Impact
Design Process
Understand
Conduct the user interview to understand existing user workflow and needs.
Ideate
Hypothesize the user workflow and lead to the potential solution that meets user’s needs.
Validate
Execute the user testing under diverse context. Observe the process and collect user feedbacks.
User interview
How did users complete management tasks?
After the online meeting with APO and Users, we gained some insights below.
Here are the existing steps to manage stream setting:
1.Receive the stream list.
2. Import stream data by each manually.
3.Set the Language data for each stream.
4.Set the specific display site for each language.
5.Set the streamer supplier and channel for each language.
And some other details:
Stream list usually comes with diverse sports and language setting for each stream.
Stream List might ordered by date or League.
The management task happened about once a month and editing about 200 data each time.
Requirements Analysis
User Story
And It would be great if the user can:
Set stream data and language in quick steps.
Avoid edit errors.
Starting design after clarify the needs.
Ideate
Hypothesize User flow
Before we dive into the UI design, I outline the possible path to achieve user goals first. In this way, we get to know the frames and features needed to connect all steps.
Check stream list.
Filter out the data by language or sports.

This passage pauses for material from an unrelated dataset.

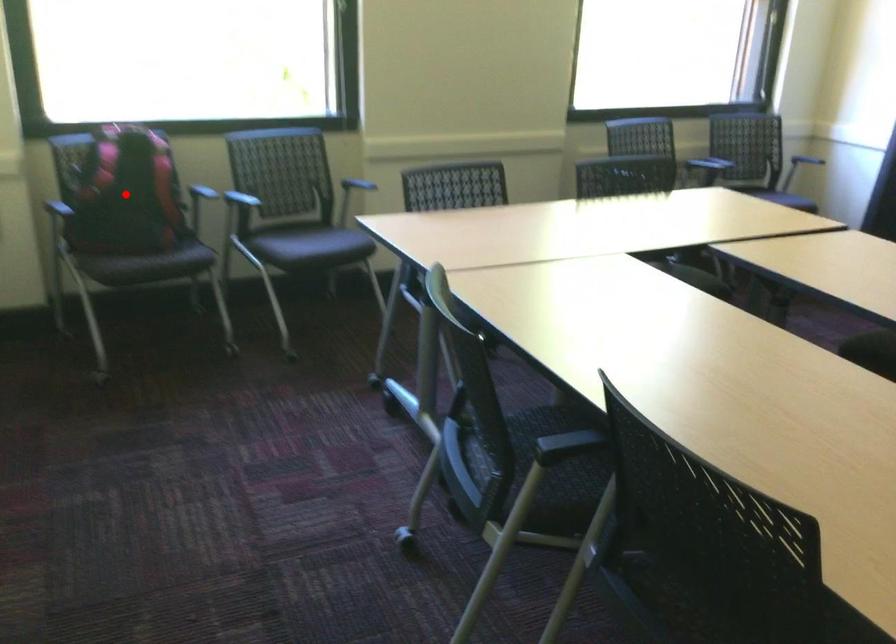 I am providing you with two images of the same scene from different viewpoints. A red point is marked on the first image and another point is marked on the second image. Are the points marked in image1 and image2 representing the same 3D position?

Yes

Select streams and set the language data.
Save changes.
Double confirm changes.
Design Solutions
After brainstorming, I scoped out what feature should this new page have and what data needs to be displayed. Here are the initiatives I followed.

This new feature allows the data of multiple streams can be edited simultaneously and avoid mis-editing. It’s a new thing to the platform, so the UI should be distinct difference for these two state.
Assume that user will repeatedly edit stream data for the same time period, the highlight allows user to contrast current edited item with the last edited item by the background color and makes the checking easier.
The feature is developed based on user habits and the presentation style of stream Lists. In certain context where users need to edit specific stream data, they can utilize filters and one-click selection to execute the edit more efficiently.
The regular stream editing tasks usually involve over 100 pieces of stream, the confirmation popup should show the data changes clearly. Using distinct color label for different data state make it easier to view the streams.
Time to involve AI and streamline our works.
User Testing
At this stage, I use ChatGPT as a assistance to generate possible user testing paths and identify key details.
Then I sketched out the prototypes and the testing scripts based on possible context. Therefore, we get to observe how users interact with the prototype, how they complete the missions and how they feel about the new feature.
After this, we decided to cut off some complex design and simplify the components' state as well.
Testing Conclusion
Based on the testing and interview results, I decided to launch feature 01, 03, 04.
With this iteration, regular stream management has been streamlined from five steps to three, reducing work time by 85% compared to before.
I kicked off the project with a 30-minute online meeting, which was a total game-changer. It helped me move beyond the initial requirements document to really understand our users' context and their specific pain points. The experience solidified my belief that involving real people early on—even for a short time—is key to building a truly professional product. It's an investment that pays off in both usability and personal growth.